#### [The task]
Give the number of lines below that hold "несет", and only that.

(Exercise material begins)

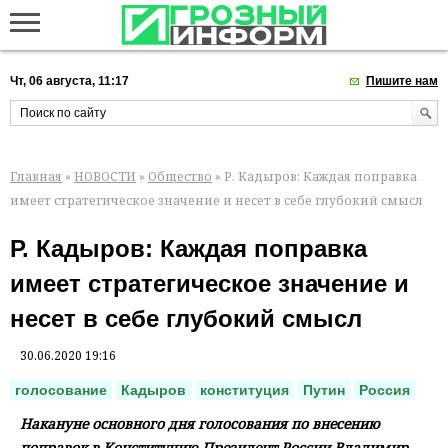
Чт, 06 августа, 11:17
Пишите нам
Главная
»
НОВОСТИ
»
Общество
» Р. Кадыров: Каждая поправка
имеет стратегическое значение и несет в себе глубокий смысл
Р. Кадыров: Каждая поправка
имеет стратегическое значение и
несет в себе глубокий смысл
30.06.2020 19:16
голосование
Кадыров
конституция
Путин
Россия
Накануне основного дня голосования по внесению
поправок в Конституцию Президент России Владимир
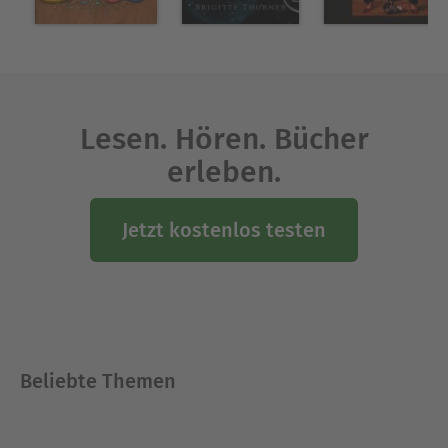
Ausblenden
Lesen. Hören. Bücher
erleben.
Jetzt kostenlos testen
Beliebte Themen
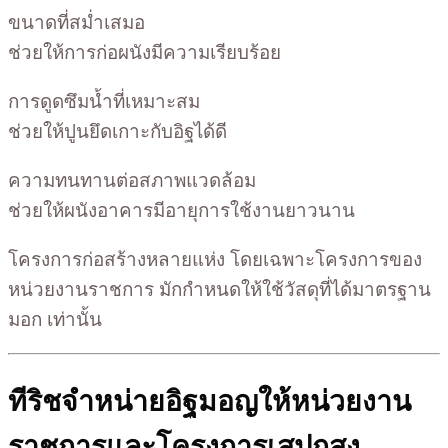
ขนาดที่สม่ำเสมอ
ช่วยให้การก่อผนังมีความเรียบร้อย
การดูดซึมน้ำที่เหมาะสม
ช่วยให้ปูนยึดเกาะกับอิฐได้ดี
ความทนทานต่อสภาพแวดล้อม
ช่วยให้ผนังอาคารมีอายุการใช้งานยาวนาน
โครงการก่อสร้างหลายแห่ง โดยเฉพาะโครงการของ
หน่วยงานราชการ มักกำหนดให้ใช้วัสดุที่ได้มาตรฐาน
มอก เท่านั้น
ทีริชจำหน่ายอิฐมอญให้หน่วยงาน
ราชการและโครงการเสปกสูง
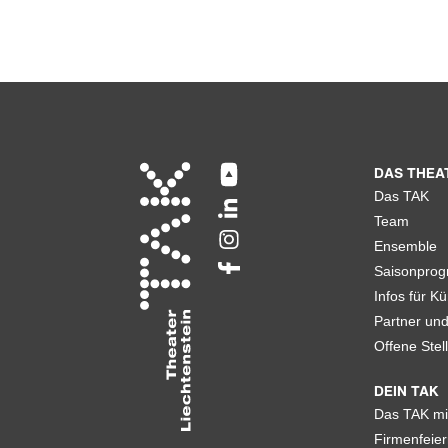
DAS THEA
Das TAK
Team
Ensemble
Saisonpro
Infos für Kü
Partner un
Offene Stel
DEIN TAK
Das TAK mi
Firmenfeier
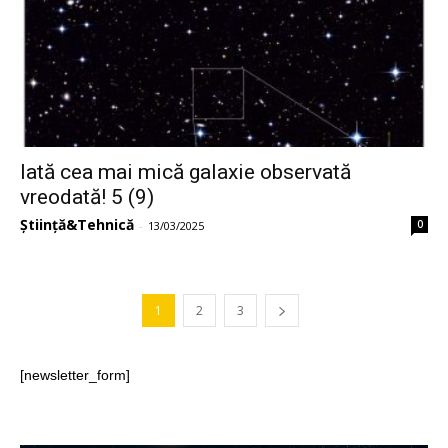
Iată cea mai mică galaxie observată
vreodată! 5 (9)
Știință&Tehnică
0
-
13/03/2025
1
2
3
[newsletter_form]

(Exercise material ends)

#### [Reply to the exercise]
2